Saturday, December 26, 2009

The Plan of Salvation

One of the great hopes of the Gospel of Jesus Christ is that we can improve ourselves and prepare to return to our Father in Heaven. This ability to improve is part of the Plan of Happiness or Plan of Salvation that the Lord offers us. It is a gift that comes in several parts.

To understand it fully, we need to know how we fit into the “grand scheme of things.” Mormons believe that we lived before coming to this earth, that we are literal spirit children of our Father in Heaven and that we lived in His presence and wanted to be like him. In order to do that, however, we needed to receive bodies and have certain experiences we could not have in our spirit bodies.

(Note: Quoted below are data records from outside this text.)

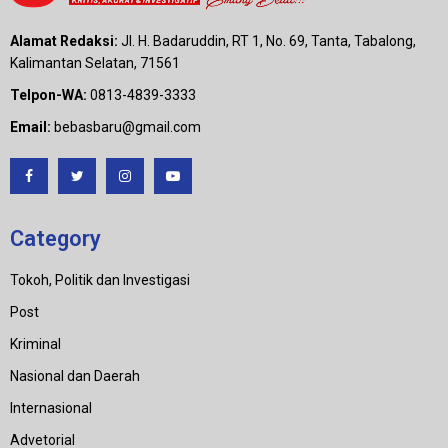
Alamat Redaksi:
Jl. H. Badaruddin, RT 1, No. 69, Tanta, Tabalong,
Kalimantan Selatan, 71561
Telpon-WA:
0813-4839-3333
Email:
bebasbaru@gmail.com
Category
Tokoh, Politik dan Investigasi
Post
Kriminal
Nasional dan Daerah
Internasional
Advetorial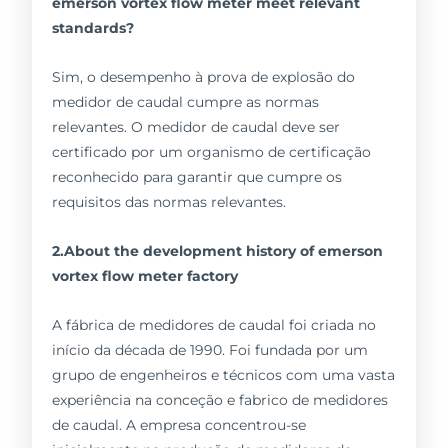
emerson vortex flow meter meet relevant
standards?
Sim, o desempenho à prova de explosão do
medidor de caudal cumpre as normas
relevantes. O medidor de caudal deve ser
certificado por um organismo de certificação
reconhecido para garantir que cumpre os
requisitos das normas relevantes.
2.About the development history of emerson
vortex flow meter factory
A fábrica de medidores de caudal foi criada no
início da década de 1990. Foi fundada por um
grupo de engenheiros e técnicos com uma vasta
experiência na conceção e fabrico de medidores
de caudal. A empresa concentrou-se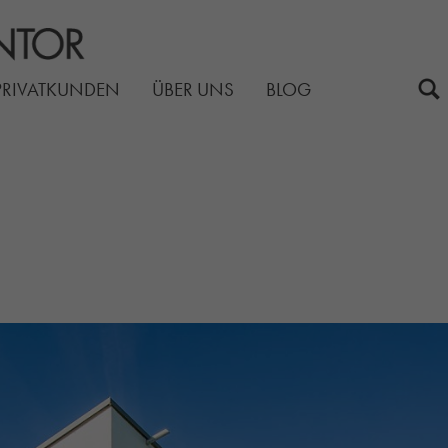
PRIVATKUNDEN
ÜBER UNS
BLOG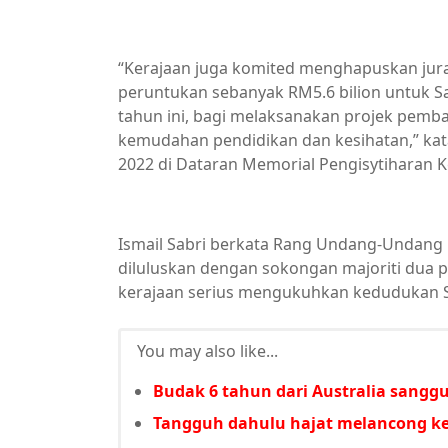
“Kerajaan juga komited menghapuskan jur
peruntukan sebanyak RM5.6 bilion untuk S
tahun ini, bagi melaksanakan projek pembang
kemudahan pendidikan dan kesihatan,” kat
2022 di Dataran Memorial Pengisytiharan Ke
Ismail Sabri berkata Rang Undang-Undang
diluluskan dengan sokongan majoriti dua pe
kerajaan serius mengukuhkan kedudukan S
You may also like...
Budak 6 tahun dari Australia sanggu
Tangguh dahulu hajat melancong ke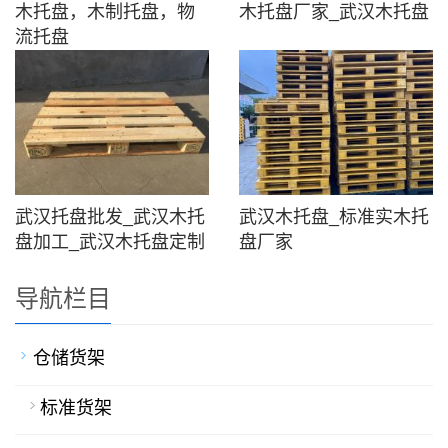
木托盘，木制托盘，物
木托盘厂家_武汉木托盘
流托盘
武汉托盘批发_武汉木托
武汉木托盘_标准实木托
盘加工_武汉木托盘定制
盘厂家
导航栏目
仓储货架
标准货架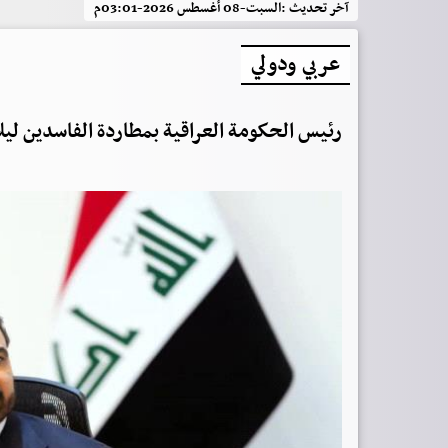
آخر تحديث :
السبت-08 أغسطس 2026-03:01م
عربي ودولي
رئيس الحكومة العراقية بمطاردة الفاسدين ليلاً 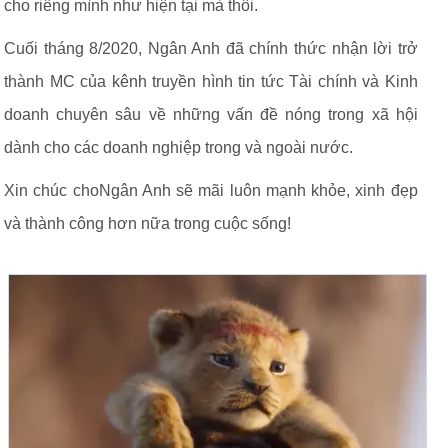
cho riêng mình như hiện tại mà thôi.
Cuối tháng 8/2020, Ngân Anh đã chính thức nhận lời trở
thành MC của kênh truyền hình tin tức Tài chính và Kinh
doanh chuyên sâu về những vấn đề nóng trong xã hội
dành cho các doanh nghiệp trong và ngoài nước.
Xin chúc choNgân Anh sẽ mãi luôn mạnh khỏe, xinh đẹp
và thành công hơn nữa trong cuộc sống!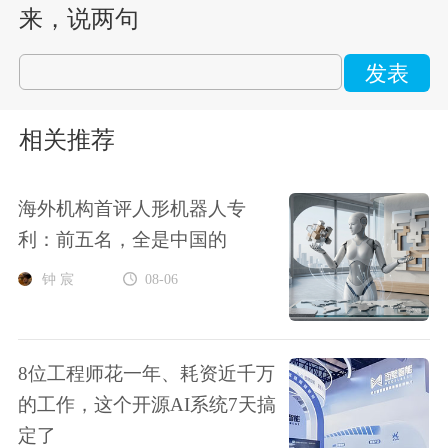
来，说两句
发表
相关推荐
海外机构首评人形机器人专
利：前五名，全是中国的
钟 宸
08-06
8位工程师花一年、耗资近千万
的工作，这个开源AI系统7天搞
定了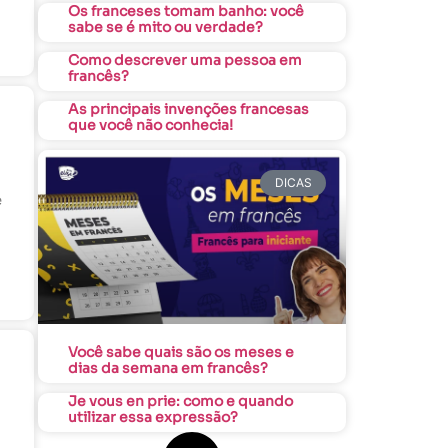
Os franceses tomam banho: você
sabe se é mito ou verdade?
Como descrever uma pessoa em
francês?
As principais invenções francesas
que você não conhecia!
DICAS
e
Você sabe quais são os meses e
dias da semana em francês?
Je vous en prie: como e quando
utilizar essa expressão?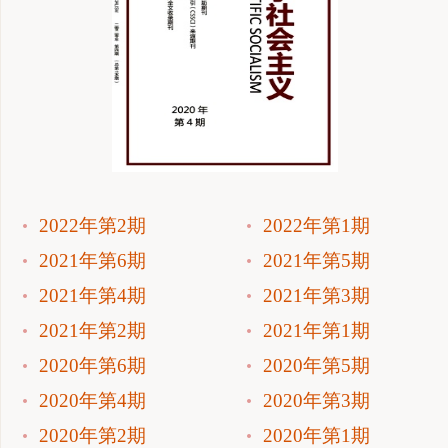
2022年第2期
2022年第1期
2021年第6期
2021年第5期
2021年第4期
2021年第3期
2021年第2期
2021年第1期
2020年第6期
2020年第5期
2020年第4期
2020年第3期
2020年第2期
2020年第1期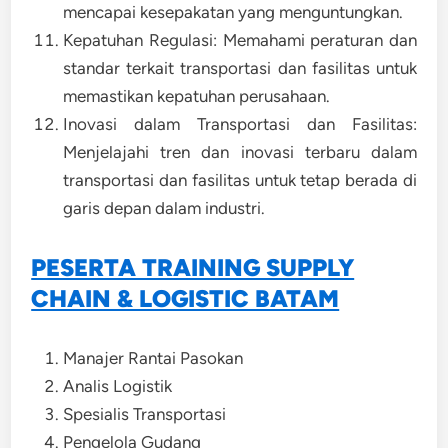
mencapai kesepakatan yang menguntungkan.
Kepatuhan Regulasi: Memahami peraturan dan
standar terkait transportasi dan fasilitas untuk
memastikan kepatuhan perusahaan.
Inovasi dalam Transportasi dan Fasilitas:
Menjelajahi tren dan inovasi terbaru dalam
transportasi dan fasilitas untuk tetap berada di
garis depan dalam industri.
PESERTA TRAINING SUPPLY
CHAIN & LOGISTIC BATAM
Manajer Rantai Pasokan
Analis Logistik
Spesialis Transportasi
Pengelola Gudang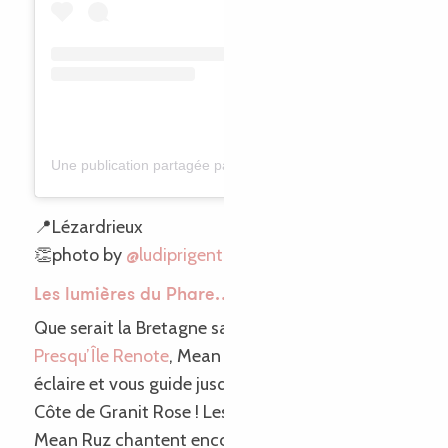
Une publication partagée par Lu dit… (@ludiprigent)
📍Lézardrieux
👏photo by
@ludiprigent
Les lumières du Phare… de Mean Ruz !
Que serait la Bretagne sans ses phares ? Sur la
Presqu’Île Renote
, Mean Ruz à Ploumanac’h vous
éclaire et vous guide jusqu’à
(Alexandrie)
sur la
Côte de Granit Rose ! Les lumières du phare de
Mean Ruz chantent encore la même mélodie :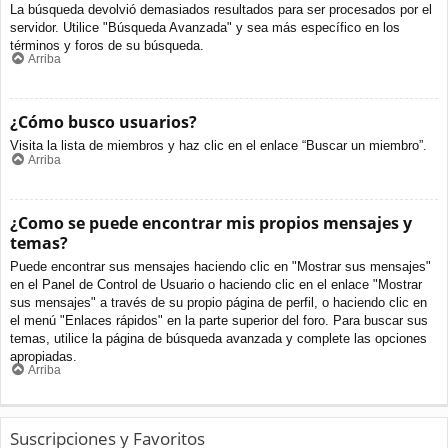
La búsqueda devolvió demasiados resultados para ser procesados por el
servidor. Utilice "Búsqueda Avanzada" y sea más específico en los
términos y foros de su búsqueda.
Arriba
¿Cómo busco usuarios?
Visita la lista de miembros y haz clic en el enlace “Buscar un miembro”.
Arriba
¿Como se puede encontrar mis propios mensajes y
temas?
Puede encontrar sus mensajes haciendo clic en "Mostrar sus mensajes"
en el Panel de Control de Usuario o haciendo clic en el enlace "Mostrar
sus mensajes" a través de su propio página de perfil, o haciendo clic en
el menú "Enlaces rápidos" en la parte superior del foro. Para buscar sus
temas, utilice la página de búsqueda avanzada y complete las opciones
apropiadas.
Arriba
Suscripciones y Favoritos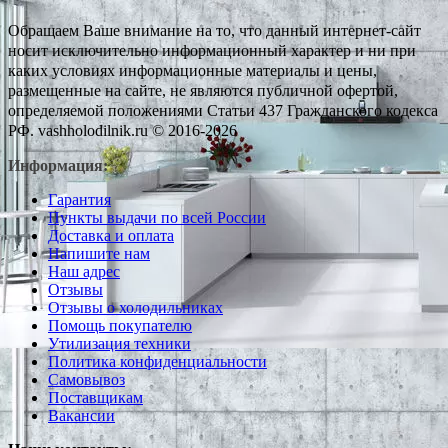
Обращаем Ваше внимание на то, что данный интернет-сайт
носит исключительно информационный характер и ни при
каких условиях информационные материалы и цены,
размещенные на сайте, не являются публичной офертой,
определяемой положениями Статьи 437 Гражданского кодекса
РФ. vashholodilnik.ru © 2016-2026
Информация:
Гарантия
Пункты выдачи по всей России
Доставка и оплата
Напишите нам
Наш адрес
Отзывы
Отзывы о холодильниках
Помощь покупателю
Утилизация техники
Политика конфиденциальности
Самовывоз
Поставщикам
Вакансии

So He made it possible for us to come to this earth to receive a body and learn to walk by faith. A part of that learning to walk by faith was that we would forget our prior life, passing through a veil of forgetfulness at birth.

In this life, we have experiences in our bodies that we did not have in His presence. We are tempted by physical appetites. We feel pain and suffer illness. And because we walk by faith, we make mistakes. In order to return to His presence, we must be clean. We therefore have problem: since we all make mistakes (sin) we are not naturally clean. How can we return to Him?

We can return thanks to the selfless gift of our older brother Jesus Christ who came to this earth, lived a perfect life and provided us an example and then offered Himself an atoning sacrifice for our sins, and was resurrected on the third day so that we also might overcome death.

The gift of the atonement comes in two parts – first because of the resurrection, all who lived on this earth will overcome death (when our bodies and spirits are separated) through resurrection (when our bodies, made perfect, will be reunited with our spirits), and second because of His atoning sacrifice which allows us to repent of our sins, allowing His suffering to replace our own. These two gifts demonstrate the grace and mercy of our loving Lord Jesus Christ and His Father.

After the resurrection we will ultimately be judged according to how we lived our lives here on earth. All will have had the opportunity to accept the gospel of Jesus Christ (not just those who hear it in this life). And those judged worthy by God will be able to return to His presence.

When I contemplate the Plan and its implications for me, it is quite astonishing. Though we talk about this subject often at church, when I take time to ponder the magnitude of the Savior’s gift, I am awestruck. And I’m certain that my understanding is still developing, so I suppose when I really understand it, I will be even more awestruck.